Extracted page text data:

=== Begin Enclosure ===

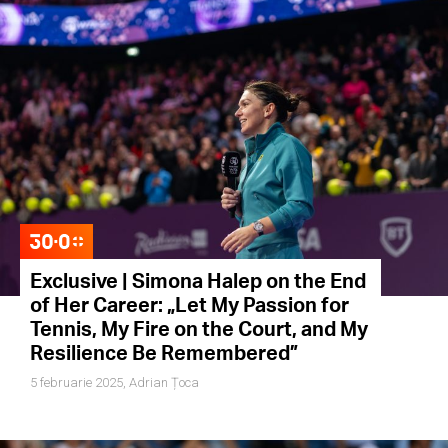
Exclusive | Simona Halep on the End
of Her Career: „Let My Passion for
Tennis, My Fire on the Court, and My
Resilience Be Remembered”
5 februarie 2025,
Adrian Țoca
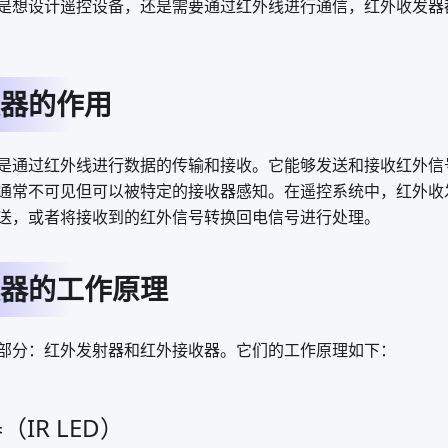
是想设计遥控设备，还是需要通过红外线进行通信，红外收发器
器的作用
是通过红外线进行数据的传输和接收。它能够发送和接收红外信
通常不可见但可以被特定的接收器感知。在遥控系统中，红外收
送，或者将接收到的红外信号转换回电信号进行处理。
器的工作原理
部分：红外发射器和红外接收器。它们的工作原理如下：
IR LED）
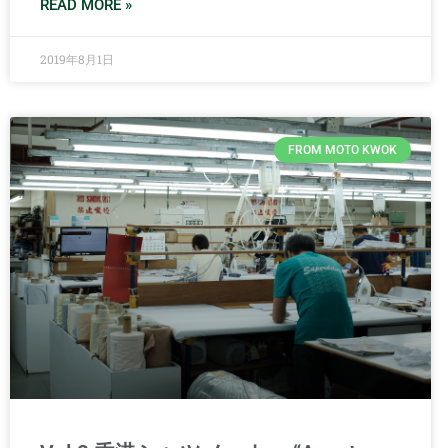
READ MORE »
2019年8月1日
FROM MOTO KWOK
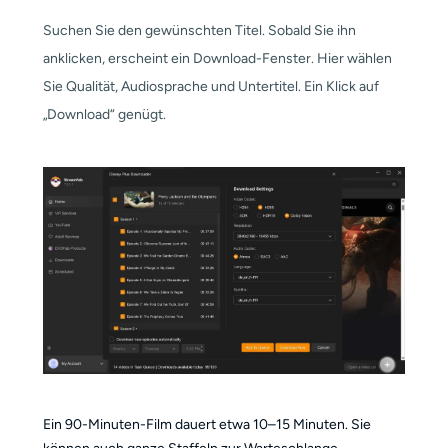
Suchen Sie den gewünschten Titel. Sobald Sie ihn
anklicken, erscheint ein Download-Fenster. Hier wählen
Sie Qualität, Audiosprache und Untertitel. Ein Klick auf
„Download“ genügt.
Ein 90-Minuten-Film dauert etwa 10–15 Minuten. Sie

=== End Enclosure ===
=== Begin Enclosure ===

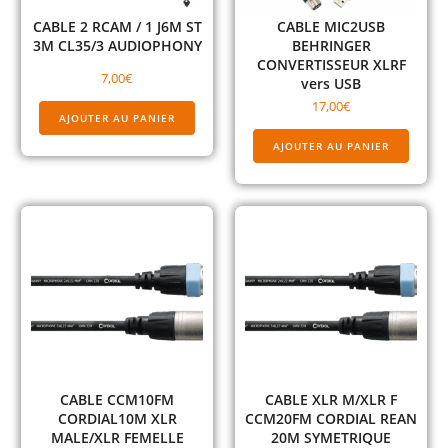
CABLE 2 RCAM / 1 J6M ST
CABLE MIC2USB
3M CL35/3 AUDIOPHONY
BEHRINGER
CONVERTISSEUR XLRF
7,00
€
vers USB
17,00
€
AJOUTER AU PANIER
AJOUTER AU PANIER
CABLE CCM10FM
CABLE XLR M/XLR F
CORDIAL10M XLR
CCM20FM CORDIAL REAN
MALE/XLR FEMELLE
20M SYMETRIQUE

=== End Enclosure ===

WHAT THE EXERCISE ASKS: The copy should hold only the lines from the one with "Exclusive | Simona Halep on the End" through the one with "Ein 90-Minuten-Film dauert", exactly as they stand above. Leave out the pictures.

ANSWER FOR THIS EXERCISE:
Exclusive | Simona Halep on the End
of Her Career: „Let My Passion for
Tennis, My Fire on the Court, and My
Resilience Be Remembered”
5 februarie 2025,
Adrian Țoca
是想设计遥控设备，还是需要通过红外线进行通信，红外收发器
器的作用
是通过红外线进行数据的传输和接收。它能够发送和接收红外信
通常不可见但可以被特定的接收器感知。在遥控系统中，红外收
送，或者将接收到的红外信号转换回电信号进行处理。
器的工作原理
部分：红外发射器和红外接收器。它们的工作原理如下：
IR LED）
READ MORE »
2019年8月1日
FROM MOTO KWOK
Suchen Sie den gewünschten Titel. Sobald Sie ihn
anklicken, erscheint ein Download-Fenster. Hier wählen
Sie Qualität, Audiosprache und Untertitel. Ein Klick auf
„Download“ genügt.
Ein 90-Minuten-Film dauert etwa 10–15 Minuten. Sie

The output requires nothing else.